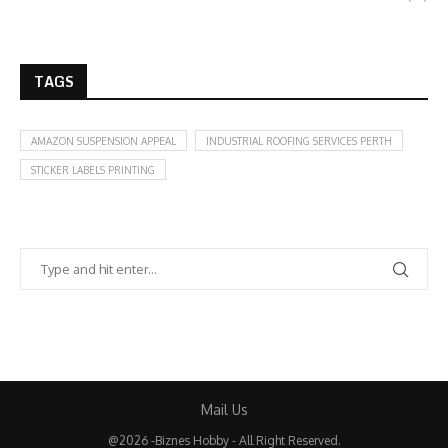
TAGS
AMAZON SUSPENSION APPEAL
INDUSTRIAL ROOFING SERVICES PERTH
STICKER LABELS PRINTING
Mail Us
@2026 -Biznes Hobby - All Right Reserved.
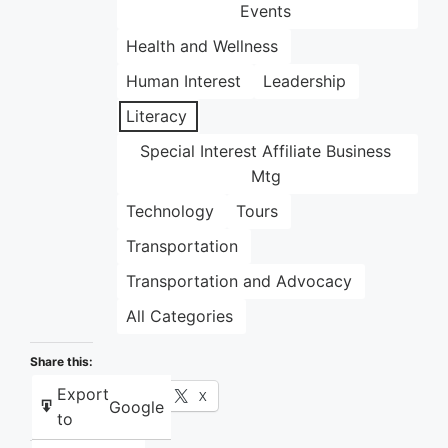
Events
Health and Wellness
Human Interest
Leadership
Literacy
Special Interest Affiliate Business
Mtg
Technology
Tours
Transportation
Transportation and Advocacy
All Categories
Share this:
Export
Facebook
X
Google
to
-----
Task details >>
Where an entry includes a picture, drop it, and print the rest of the material word for word.

Task solution >>
TAGS
AMAZON SUSPENSION APPEAL
INDUSTRIAL ROOFING SERVICES PERTH
STICKER LABELS PRINTING
Mail Us
@2026 -Biznes Hobby - All Right Reserved.
Events
Health and Wellness
Human Interest
Leadership
Literacy
Special Interest Affiliate Business
Mtg
Technology
Tours
Transportation
Transportation and Advocacy
All Categories
Share this:
Export
Facebook
X
Google
to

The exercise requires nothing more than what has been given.